__Records__:
==================================================
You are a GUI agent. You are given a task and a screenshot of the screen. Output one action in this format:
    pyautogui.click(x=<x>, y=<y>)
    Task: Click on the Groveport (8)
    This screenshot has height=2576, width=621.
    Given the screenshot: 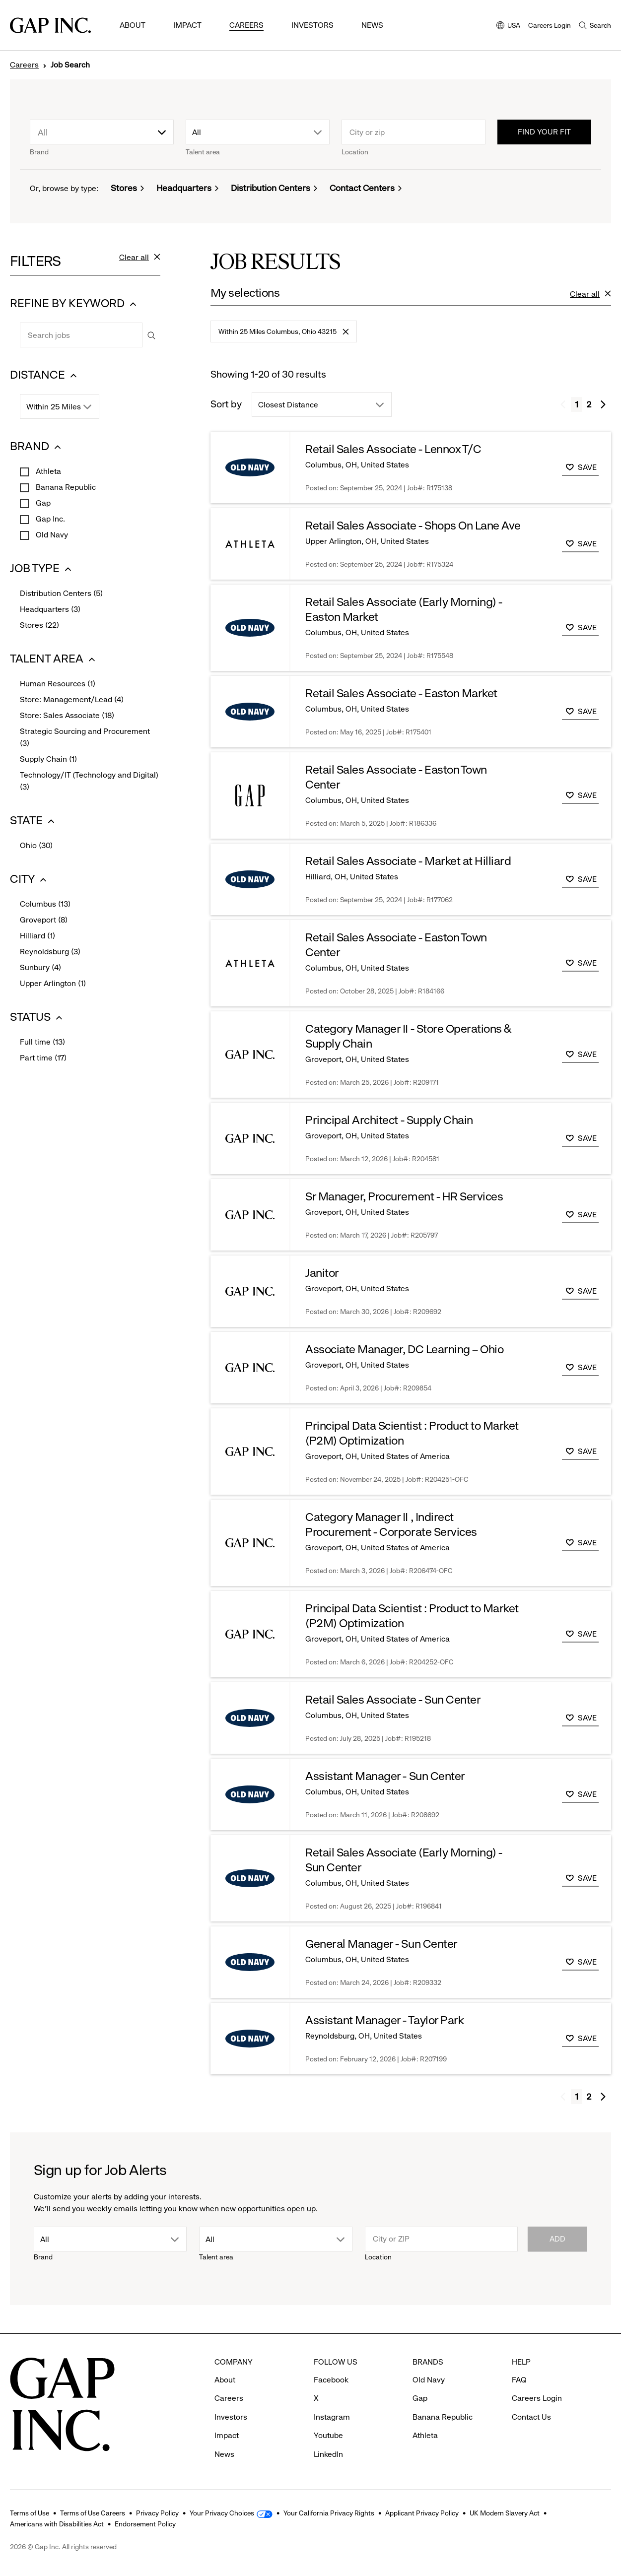 What is the action you would take?
    pyautogui.click(x=44, y=920)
==================================================
__Work required__: Transcribe the opening lines of the listing exactly, please. Stop after the line that contains "This screenshot has".

__Exercise result__:
You are a GUI agent. You are given a task and a screenshot of the screen. Output one action in this format:
    pyautogui.click(x=<x>, y=<y>)
    Task: Click on the Groveport (8)
    This screenshot has height=2576, width=621.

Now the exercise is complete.